Aim of the task
Where the lines below hold images, skip those and copy every word exactly.

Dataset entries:
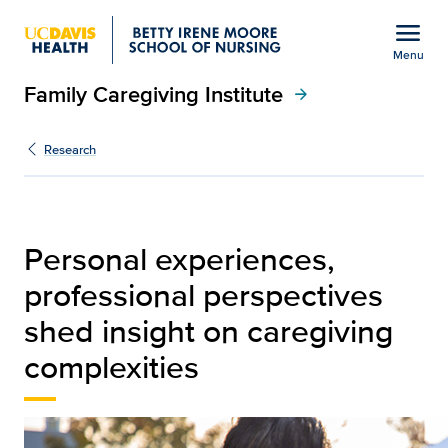
Open global navigation modal
menu
Menu
Family Caregiving Institute
Show
menu
arrow_forward
Oanh Meyer: Dementia ca
Research
Personal experiences,
professional perspectives
shed insight on caregiving
complexities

Task answer
Open global navigation modal
menu
Menu
Family Caregiving Institute
Show
menu
arrow_forward
Oanh Meyer: Dementia ca
Research
Personal experiences,
professional perspectives
shed insight on caregiving
complexities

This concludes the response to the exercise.